There is more: alcohol was forbidden on the premises of the festival (though some interesting whiffs wafted on the air) and offensive attitudes were not tolerated. To avoid unnecessary waste, participants were told to bring their own plates, cutlery, glasses, mugs, water bottle to refill. Not a big ask, considering a majority was camping.
If only there could be in the world such openness and practical intelligence as I witnessed at the New Zealand Spirit festival.

Now, until that beautiful day of music and peace under the sun and stars, there had been times when I had thought (briefly) that I could maybe explore a bit more, instead of quietly going to the same beach and have coffee in the same little cafés. Come on, Lucille, you are in New Zealand for goodness sake! Well, f... to shoulds and musts. What if I am just happy taking it easy and ignore the 'Consumer's guide to the galaxy'.


Anyway, after these discussions between myself and myself, I just decided to remain open to what may.... and Andrea came up with free tickets for the festival....and Goodie called, offering to walk with me the Mangawhai cliff walk, with Lola the dog following us with determination under the afternoon sun, upon rocks and along coves, up steps and down paths and collapsing at the end of the day, without a peep or a stir, with just enough energy left to feebly wag her tail.


Christine is an Aquarian so she was not going to do anything like everybody else. An artist, art therapist and counsellor, she helps people find their life's myth. She's also studied astrology and it was such a delight to swap interpretations and share a 'Uranus in Taurus-master of the 4th house-cycle of Jupiter-zenith and nadir' shop talk.

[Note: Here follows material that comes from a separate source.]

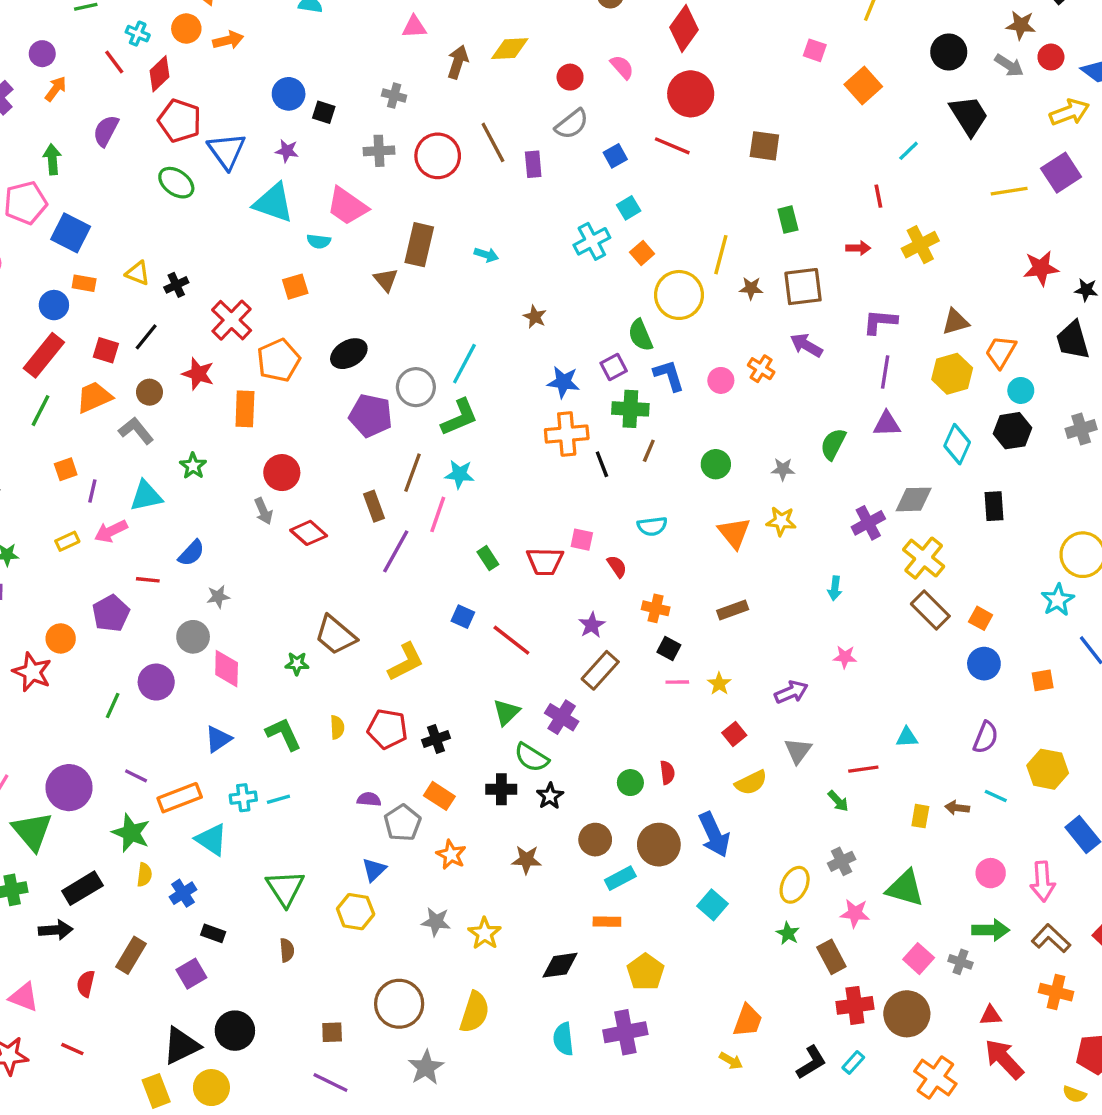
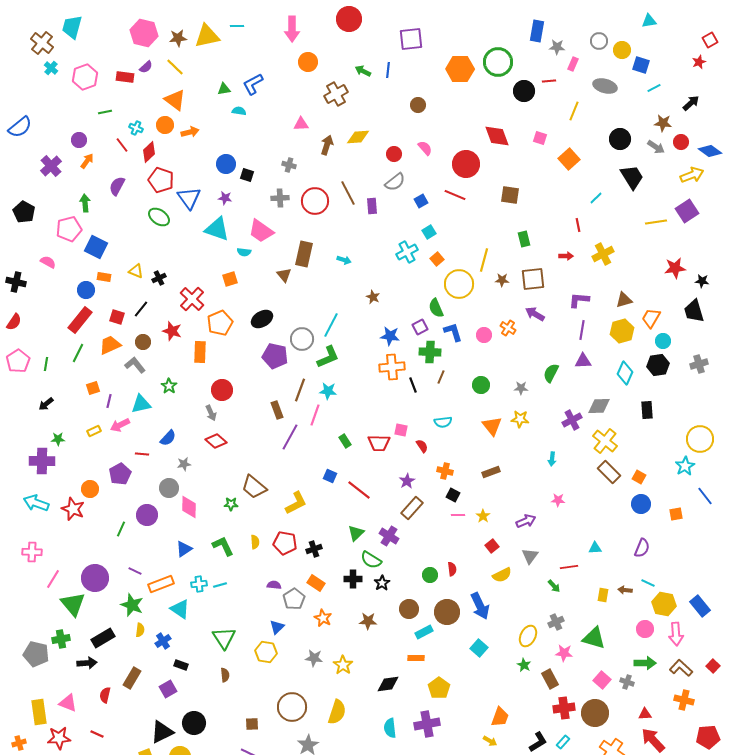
red diamond: (684, 29) -> (497, 136), moved, turned -56
red diamond: (309, 533) -> (216, 441), moved
yellow hexagon: (1048, 769) -> (664, 604), moved

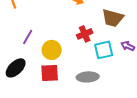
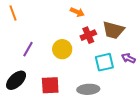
red cross: (85, 34) -> (88, 35), moved
yellow circle: (52, 50) -> (62, 49), moved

Together, we went to Te Arai and I discovered with relish a beach all to ourselves, with soft white sands and warm quiet waters so I could actually swim instead of fighting waves... I went back again... and again, this morning, not believing, when I saw the rain fall, that I would be so lucky to enjoy that paradise for a last time. But the clouds parted, light shone on the inside of the swell,  the water's edge translucent jade.











My last reading companions have been excellent fantasy books by Robyn Hobb and a series of DCI Ryan murder mysteries, sometimes too much on the grisly side. I have now finished 'I heard the owl call my name'. A classic. A young vicar, not  aware of his fatal illness, is sent to live with an Indian tribe north of Vancouver. He becomes a member of the community and an active part of its survival through the cycle of seasons. A most touching book, with simple description of nature and of the changes a traditional society has to deal with. There couldn't be a better book for me right now.